Tuesday, July 5, 2011

Good Questions Increase Rigor


This spring and summer I have read about educating students in the 21st century.  In my next few blog posts, I plan to review the books I've read and share important insights I've gleaned from each book.

Teaching Digital Natives:  Partnering for Real Learning by Marc Prensky is a book from which I have learned that asking good questions is one of the most important things a teacher can do.  Prensky asserts the verbs important for learning do not change (or change very little) over time.(46)  Verbs are the skills students should know.

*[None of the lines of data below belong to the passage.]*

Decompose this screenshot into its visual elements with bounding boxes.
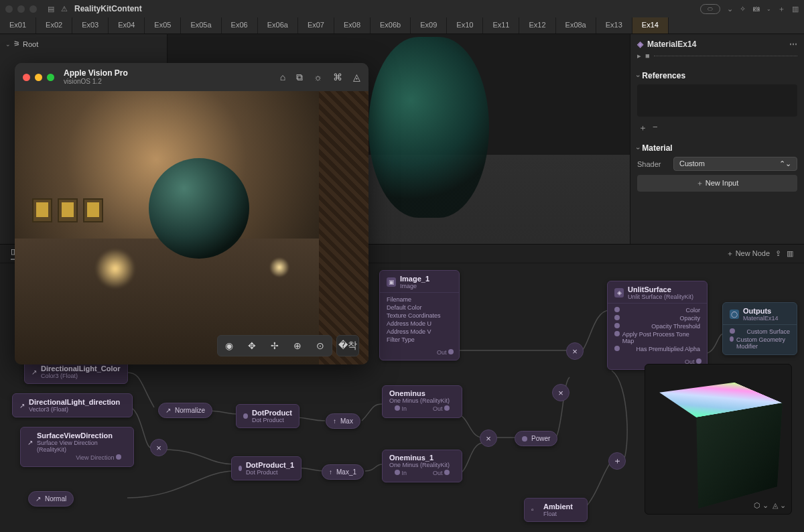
- device-icon[interactable]: ⬭: [700, 4, 720, 14]
- tab-ex08[interactable]: Ex08: [334, 17, 371, 34]
- surface-icon: ◈: [614, 288, 624, 297]
- node-max[interactable]: ↑Max: [326, 413, 360, 429]
- simulator-viewport[interactable]: ◉ ✥ ✢ ⊕ ⊙ �착: [15, 91, 368, 364]
- preview-sphere: [368, 37, 489, 218]
- node-normalize[interactable]: ↗Normalize: [158, 403, 212, 418]
- tab-ex12[interactable]: Ex12: [519, 17, 555, 34]
- node-directional-light-direction[interactable]: ↗ DirectionalLight_directionVector3 (Flo…: [12, 393, 133, 417]
- keyboard-icon[interactable]: ⌘: [333, 72, 342, 83]
- environment-icon[interactable]: ◬: [353, 72, 360, 83]
- shader-select[interactable]: Custom ⌃⌄: [673, 157, 797, 171]
- node-unlit-surface[interactable]: ◈ UnlitSurfaceUnlit Surface (RealityKit)…: [607, 281, 708, 370]
- simulator-window[interactable]: Apple Vision Pro visionOS 1.2 ⌂ ⧉ ☼ ⌘ ◬ …: [15, 63, 368, 364]
- simulator-subtitle: visionOS 1.2: [64, 78, 128, 85]
- tab-ex08a[interactable]: Ex08a: [556, 17, 596, 34]
- node-surface-view-direction[interactable]: ↗ SurfaceViewDirectionSurface View Direc…: [20, 427, 134, 467]
- tab-ex01[interactable]: Ex01: [0, 17, 36, 34]
- hierarchy-root[interactable]: ⌄ ⚞ Root: [5, 38, 161, 50]
- select-chevron-icon: ⌃⌄: [779, 159, 791, 168]
- tab-ex02[interactable]: Ex02: [36, 17, 72, 34]
- disclosure-icon[interactable]: ⌄: [5, 41, 11, 48]
- disclosure-icon[interactable]: [637, 71, 639, 80]
- node-dot-product[interactable]: DotProductDot Product: [236, 404, 299, 428]
- node-multiply-2[interactable]: ×: [150, 439, 168, 456]
- simulator-traffic-lights[interactable]: [23, 74, 54, 81]
- sim-nav-tools[interactable]: ◉ ✥ ✢ ⊕ ⊙: [217, 335, 332, 356]
- entity-icon: ⚞: [13, 40, 20, 48]
- add-reference-button[interactable]: ＋: [639, 122, 647, 134]
- tab-ex03[interactable]: Ex03: [72, 17, 109, 34]
- node-dot-product-1[interactable]: DotProduct_1Dot Product: [231, 456, 302, 480]
- app-title: RealityKitContent: [74, 4, 142, 13]
- tab-ex11[interactable]: Ex11: [483, 17, 519, 34]
- node-oneminus[interactable]: OneminusOne Minus (RealityKit) InOut: [382, 385, 462, 418]
- tab-ex04[interactable]: Ex04: [109, 17, 145, 34]
- output-icon: ◯: [730, 310, 739, 319]
- node-max-1[interactable]: ↑Max_1: [322, 464, 364, 480]
- record-button[interactable]: �착: [336, 335, 359, 356]
- move-icon[interactable]: ✢: [263, 340, 286, 351]
- node-image[interactable]: ▣ Image_1Image Filename Default Color Te…: [379, 270, 460, 360]
- up-icon: ↑: [329, 468, 332, 476]
- warning-icon[interactable]: ⚠: [61, 5, 68, 13]
- node-power[interactable]: Power: [515, 431, 557, 446]
- references-list[interactable]: [637, 84, 797, 117]
- node-oneminus-1[interactable]: Oneminus_1One Minus (RealityKit) InOut: [382, 450, 462, 482]
- home-icon[interactable]: ⌂: [280, 72, 285, 83]
- remove-reference-button[interactable]: −: [653, 122, 658, 134]
- camera-dropdown-icon[interactable]: ⌄: [766, 6, 771, 12]
- tab-ex06b[interactable]: Ex06b: [371, 17, 411, 34]
- node-normal[interactable]: ↗Normal: [28, 491, 74, 507]
- tab-ex13[interactable]: Ex13: [596, 17, 632, 34]
- material-preview: ⬡ ⌄ ◬ ⌄: [645, 364, 792, 515]
- tab-ex05a[interactable]: Ex05a: [181, 17, 221, 34]
- tab-ex14[interactable]: Ex14: [632, 17, 669, 34]
- node-multiply-4[interactable]: ×: [552, 384, 570, 401]
- simulator-titlebar[interactable]: Apple Vision Pro visionOS 1.2 ⌂ ⧉ ☼ ⌘ ◬: [15, 63, 368, 91]
- node-multiply[interactable]: ×: [566, 342, 584, 360]
- inspector-toggle-icon[interactable]: ▥: [792, 5, 799, 13]
- tab-ex07[interactable]: Ex07: [298, 17, 334, 34]
- pin-icon[interactable]: ⇪: [775, 249, 781, 258]
- traffic-lights[interactable]: [5, 5, 37, 13]
- pan-icon[interactable]: ✥: [241, 340, 263, 351]
- material-header: Material: [642, 143, 672, 153]
- ar-sphere: [149, 158, 249, 259]
- tab-ex06a[interactable]: Ex06a: [258, 17, 298, 34]
- stop-icon[interactable]: ■: [645, 52, 650, 60]
- wand-icon[interactable]: ✧: [740, 5, 746, 13]
- node-ambient[interactable]: ▫ AmbientFloat: [524, 498, 588, 522]
- disclosure-icon[interactable]: [637, 143, 639, 153]
- node-outputs[interactable]: ◯ OutputsMaterialEx14 Custom Surface Cus…: [722, 302, 797, 355]
- layout-toggle-icon[interactable]: ▥: [787, 249, 793, 258]
- dropdown-indicator-icon[interactable]: ⌄: [727, 5, 733, 13]
- tab-ex06[interactable]: Ex06: [222, 17, 258, 34]
- preview-env-button[interactable]: ◬ ⌄: [773, 501, 786, 510]
- node-multiply-3[interactable]: ×: [480, 429, 497, 447]
- arrow-icon: ↗: [31, 369, 37, 376]
- more-icon[interactable]: ⋯: [789, 40, 797, 49]
- orbit-icon[interactable]: ◉: [218, 340, 241, 351]
- shader-label: Shader: [637, 160, 669, 168]
- tab-ex10[interactable]: Ex10: [447, 17, 483, 34]
- camera-icon[interactable]: 📷︎: [752, 5, 760, 13]
- new-input-button[interactable]: ＋ New Input: [637, 175, 797, 192]
- play-icon[interactable]: ▸: [637, 52, 641, 60]
- sidebar-toggle-icon[interactable]: ▤: [48, 5, 54, 13]
- brightness-icon[interactable]: ☼: [314, 72, 322, 83]
- rotate-icon[interactable]: ⊕: [286, 340, 309, 351]
- inspector-title: MaterialEx14: [647, 40, 696, 49]
- preview-shape-button[interactable]: ⬡ ⌄: [754, 501, 768, 510]
- arrow-icon: ↗: [27, 439, 33, 446]
- root-label: Root: [23, 40, 38, 48]
- zoom-icon[interactable]: ⊙: [309, 340, 332, 351]
- add-icon[interactable]: ＋: [778, 4, 785, 14]
- tab-ex09[interactable]: Ex09: [411, 17, 447, 34]
- timeline-slider[interactable]: [654, 56, 797, 60]
- node-add[interactable]: ＋: [608, 452, 626, 470]
- arrow-icon: ↗: [36, 495, 41, 503]
- tab-ex05[interactable]: Ex05: [145, 17, 181, 34]
- float-icon: ▫: [531, 506, 539, 514]
- screenshot-icon[interactable]: ⧉: [296, 72, 303, 83]
- new-node-button[interactable]: ＋ New Node: [726, 249, 770, 259]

Nouns are the tools we use to learn, practice, and use the skills. (6) First, as teachers, we need to determine what (the verbs) we want our students to know and be able to do.  Then, we can select the appropriate web 2.0 tool (the nouns) that students can use to meet the desired learning goal.  Or, better yet, as Prensky vehemently states, let students select the appropriate web 2.0 tool to use. 

Increasing student motivation is also an important duty for teachers.  Scholars and writers have research that suggests it takes 10,000 hours (or 10 years according to some researchers) to become an expert at anything.  One way a teacher can increase student motivation to do quality work is to tap into each student's passion.  Students today demand choice, differentiation, personalization, and individualization.  Prensky says,"That better way [to increase motivation] is to motivate each student to learn through his or her passions.  Passion drives people to learn (and perform) far beyond their, and our, expectations.  And whatever is learned through the motivation of passion is rarely if ever forgotten." (4)

Finally, Prensky suggests that teachers should partner with students for real learning to occur.  A couple chapters of the book are on the roles teachers and students must fill in this partnering arrangement.  The biggest lesson I've learned from these suggestions is that the teacher must avoid doing things for the student that the student can do for him or herself, especially with the use of technology.

As I work to develop my blended courses this year, Prensky's words will continue to guide me.  I have been working really hard on writing good questions based on Bloom's taxonomy (the updated version) these past two weeks.  In this effort, I am finding that I better understand what I want my students to learn.  In many ways, I feel like I am a first-year teacher all over again because the composition of the questions has forced me to re-think and re-vision my curriculum.  One of my classmates in my Online Course Design class (ollie2) mentioned that when her school's staff focused on writing SMART goals for learning objectives, student engagement greatly increased.  Students better understood what teachers wanted them to do and they did it. 

My hope is that better questions, partnering with my students, and tapping into students' passions will increase my students' engagement as well.